Today has been quite a tiring day. After the incident in the break room, I’ve been ignoring Kayden’s constant glances during the last hour of work—or, at least, trying to. It’s hard to ignore when I know my colleague doesn’t have a good opinion of me and I’m totally clueless about it. I may or may not have sprinted out of the office as soon as the clock hits 05:00 PM. I’m not good with confrontation, so I try to avoid it as much as I possibly can.
Things will get pretty awkward at work from now on.
I wonder if my other colleagues also feel the same way about me. I’m aware that I don’t have the greatest personality. I’m gloomy, unfriendly, arrogant, and selfish; I wouldn’t be surprised if they hate my guts too. Dolores is a kind superior and I feel bad for making her feel unnecessarily worried about me. It’s all my fault.
I wish I could just stop being a burden to everyone.
I let out another long sigh as I shifted to an upright position. I glance at the coffee table; It’s messy with leftover papers and cardboard cutouts from the mock-up package design I did for a client, while my stationery scatters everywhere around the table. I plan to clean it up, but I keep putting it off until a week eventually passes. Among the mess, my eyes are focused on a specific object—a box cutter.
My mind is racing. I need an escape from everything. I wonder if pain would help me forget and distract me from the things that happened today.
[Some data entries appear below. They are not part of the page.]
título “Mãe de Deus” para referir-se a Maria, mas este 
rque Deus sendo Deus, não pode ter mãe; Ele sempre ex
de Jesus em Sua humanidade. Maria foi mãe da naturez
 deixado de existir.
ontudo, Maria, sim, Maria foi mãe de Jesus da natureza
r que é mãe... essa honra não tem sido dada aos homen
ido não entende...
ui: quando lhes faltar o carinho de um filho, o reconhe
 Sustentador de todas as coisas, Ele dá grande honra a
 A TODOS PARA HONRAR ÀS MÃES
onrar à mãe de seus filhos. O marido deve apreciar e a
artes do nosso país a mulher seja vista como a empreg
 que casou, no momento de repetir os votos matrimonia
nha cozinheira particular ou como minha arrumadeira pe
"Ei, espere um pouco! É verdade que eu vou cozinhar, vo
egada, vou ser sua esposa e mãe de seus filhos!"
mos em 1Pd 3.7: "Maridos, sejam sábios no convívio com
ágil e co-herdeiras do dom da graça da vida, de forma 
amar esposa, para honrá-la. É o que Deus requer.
I’m aware I’ve been staring at the box cutter for way too long, but I can’t seem to brush off the urge that’s currently building inside me.
My right hand slowly reaches out to grab the box cutter, inspecting it for a moment before pushing out the sharp blade. I roll up my left sleeve and turn my arm to show my wrist which is still clean without any scars. Slowly, I move the box cutter near my wrist…
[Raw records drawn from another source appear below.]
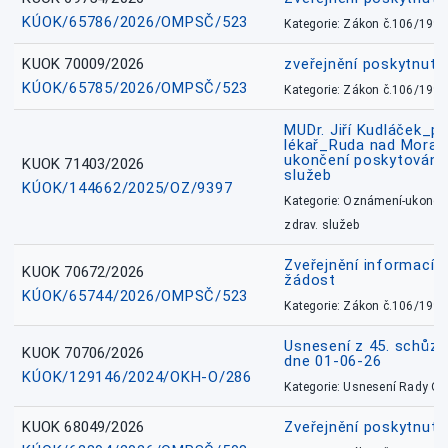
KÚOK/65786/2026/OMPSČ/523
Kategorie: Zákon č.106/1999
KUOK 70009/2026
zveřejnění poskytnuté
KÚOK/65785/2026/OMPSČ/523
Kategorie: Zákon č.106/1999
MUDr. Jiří Kudláček_pr
lékař_Ruda nad Mora
ukončení poskytování 
KUOK 71403/2026
služeb
KÚOK/144662/2025/OZ/9397
Kategorie: Oznámení-ukončen
zdrav. služeb
Zveřejnění informací 
KUOK 70672/2026
žádost
KÚOK/65744/2026/OMPSČ/523
Kategorie: Zákon č.106/1999
Usnesení z 45. schůz
KUOK 70706/2026
dne 01-06-26
KÚOK/129146/2024/OKH-O/286
Kategorie: Usnesení Rady O
KUOK 68049/2026
Zveřejnění poskytnutý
I slice the skin and immediately blood starts gushing out from the open wound, staining the floor and carpet in deep crimson color. I don't even flinch in pain when it finally happens. I just stare blankly at my wrist which is still pouring red blood out of my body like a waterfall. It doesn't take long for the living room to form a puddle of my own blood.
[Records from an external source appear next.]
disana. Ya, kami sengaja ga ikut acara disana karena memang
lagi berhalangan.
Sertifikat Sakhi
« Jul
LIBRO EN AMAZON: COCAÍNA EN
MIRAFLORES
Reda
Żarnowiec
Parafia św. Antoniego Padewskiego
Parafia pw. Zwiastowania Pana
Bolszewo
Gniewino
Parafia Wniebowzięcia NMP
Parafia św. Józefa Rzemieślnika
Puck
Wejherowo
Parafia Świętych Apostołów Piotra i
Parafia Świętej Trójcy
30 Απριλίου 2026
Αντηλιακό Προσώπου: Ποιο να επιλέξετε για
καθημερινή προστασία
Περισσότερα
… And I stop before the tip of the blade meets my skin. My hand, which is holding the box cutter, is visibly shaking. My breath is erratic. Cold sweats begin to damp my face. I stay frozen in place for another long minute before retracting the blade and putting it back on the table. I lean my back to the sofa and exhale deeply, covering my face with both of my hands.
I can’t do it.
I want to do it, but I’m scared of the pain that would come afterwards. It’s easier to imagine doing it until I have to do it at the moment.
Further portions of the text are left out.